Abstract

The detection of small moving objects in long-range infrared videos is challenging due to background clutter, air turbulence, and small target size. In this paper, we summarize the investigation of efficient ways to enhance the performance of small target detection in long-range and low-quality infrared videos containing moving objects. In particular, we focus on unsupervised, modular, flexible, and efficient methods for target detection performance enhancement using motion information extracted from optical flow methods. Three well-known optical flow methods were studied. It was found that optical flow methods need to be combined with contrast enhancement, connected component analysis, and target association in order to be effective for target detection.
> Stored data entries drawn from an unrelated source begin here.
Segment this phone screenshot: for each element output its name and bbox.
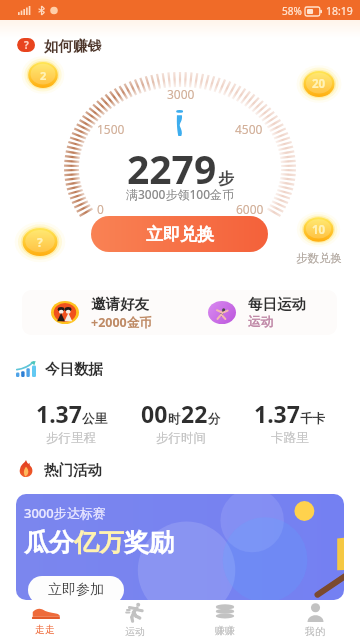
staticText: 2279 xyxy=(127,142,217,195)
staticText: 亿万 xyxy=(74,527,124,558)
button[interactable]: ? xyxy=(17,36,102,54)
staticText: +2000金币 xyxy=(91,314,152,331)
button[interactable]: 我的 xyxy=(270,600,360,640)
staticText: 22 xyxy=(181,398,208,429)
staticText: 2 xyxy=(40,68,47,83)
staticText: 步数兑换 xyxy=(296,251,342,265)
staticText: ? xyxy=(24,38,29,52)
staticText: 1500 xyxy=(97,121,125,137)
staticText: 1.37 xyxy=(36,398,82,429)
button[interactable]: 走走 xyxy=(0,600,90,640)
staticText: 每日运动 xyxy=(248,295,306,313)
staticText: 20 xyxy=(312,76,326,92)
staticText: 18:19 xyxy=(326,4,353,18)
staticText: 立即参加 xyxy=(48,581,104,599)
staticText: 赚赚 xyxy=(215,624,235,637)
staticText: 0 xyxy=(97,201,104,217)
button[interactable]: Coin 20 xyxy=(297,62,341,106)
staticText: 立即兑换 xyxy=(146,224,214,245)
staticText: 步 xyxy=(218,169,234,189)
staticText: 如何赚钱 xyxy=(44,37,102,54)
button[interactable]: 立即参加 xyxy=(28,576,124,600)
staticText: 步行时间 xyxy=(156,430,206,446)
staticText: 我的 xyxy=(305,625,325,638)
staticText: 千卡 xyxy=(300,411,325,427)
staticText: 步行里程 xyxy=(46,430,96,446)
staticText: 时 xyxy=(168,411,181,427)
staticText: 3000 xyxy=(167,86,195,102)
staticText: 分 xyxy=(208,411,221,427)
button[interactable]: 赚赚 xyxy=(180,600,270,640)
staticText: 6000 xyxy=(236,201,264,217)
staticText: 公里 xyxy=(82,411,107,427)
button[interactable]: 每日运动 xyxy=(182,290,337,335)
staticText: 运动 xyxy=(125,625,145,638)
button[interactable]: Coin ? xyxy=(15,217,65,267)
staticText: 邀请好友 xyxy=(91,295,149,313)
staticText: 4500 xyxy=(235,121,263,137)
button[interactable]: 运动 xyxy=(90,600,180,640)
staticText: 瓜分 xyxy=(24,527,74,558)
staticText: 走走 xyxy=(35,623,55,636)
button[interactable]: 立即兑换 xyxy=(91,216,268,252)
staticText: 00 xyxy=(141,398,168,429)
staticText: 奖励 xyxy=(124,527,174,558)
button[interactable]: 邀请好友 xyxy=(22,290,182,335)
staticText: ? xyxy=(37,234,43,250)
staticText: 58% xyxy=(282,4,302,18)
staticText: 1.37 xyxy=(254,398,300,429)
button[interactable]: Coin 10 xyxy=(297,208,340,251)
button[interactable]: 3000步达标赛 xyxy=(16,494,344,600)
staticText: 今日数据 xyxy=(45,360,103,378)
staticText: 10 xyxy=(312,222,326,238)
staticText: 热门活动 xyxy=(44,461,102,479)
staticText: 卡路里 xyxy=(271,430,309,446)
button[interactable]: Coin 2 xyxy=(22,54,64,96)
staticText: 满3000步领100金币 xyxy=(126,186,235,202)
staticText: 3000步达标赛 xyxy=(24,504,106,522)
staticText: 运动 xyxy=(248,314,273,330)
Extensive experiments using long-range mid-wave infrared (MWIR) videos from the Defense Systems Information Analysis Center (DSIAC) dataset clearly demonstrated the efficacy of our proposed approach.

Highlights

  • Infrared videos in ground-based imagers contain a lot of background clutter and flickering noise due to air turbulence, sensor noise, etc

  • Some target detection and classification schemes using deep learning algorithms such as You Only Look Once (YOLO) for larger objects in short-range optical and infrared videos have been proposed in the literature [3,4,5,6,7,8,9,10,11,12,13,14,15,16,17,18,19,20,21]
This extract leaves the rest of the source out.